- Your objective: Please find the lines in the entries below that contain the word "denominaciones", and copy each one.

Saved data entries:
+-------+
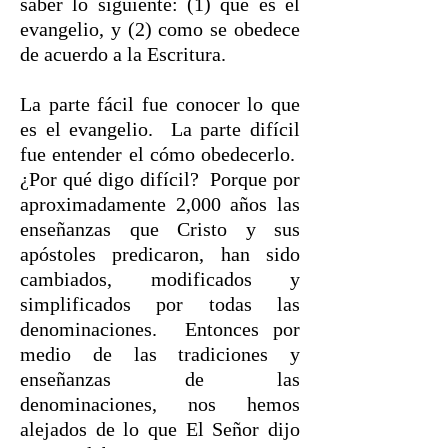
saber lo siguiente: (1) que es el
evangelio, y (2) como se obedece
de acuerdo a la Escritura.
La parte fácil fue conocer lo que
es el evangelio. La parte difícil
fue entender el cómo obedecerlo.
¿Por qué digo difícil? Porque por
aproximadamente 2,000 años las
enseñanzas que Cristo y sus
apóstoles predicaron, han sido
cambiados, modificados y
simplificados por todas las
denominaciones. Entonces por
medio de las tradiciones y
enseñanzas de las
denominaciones, nos hemos
alejados de lo que El Señor dijo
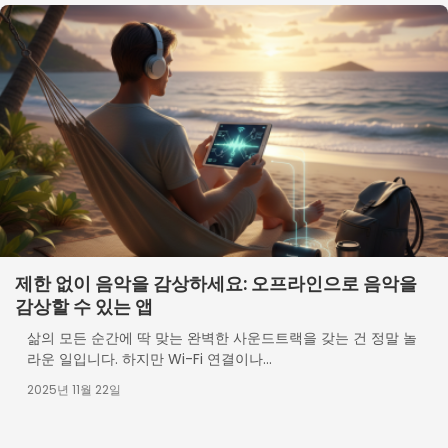
제한 없이 음악을 감상하세요: 오프라인으로 음악을
감상할 수 있는 앱
삶의 모든 순간에 딱 맞는 완벽한 사운드트랙을 갖는 건 정말 놀
라운 일입니다. 하지만 Wi-Fi 연결이나...
2025년 11월 22일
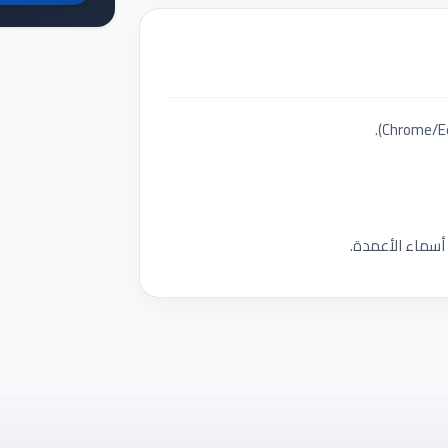
أسماء الأعمدة.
+-------+
- Response for this exercise:
denominaciones. Entonces por
denominaciones, nos hemos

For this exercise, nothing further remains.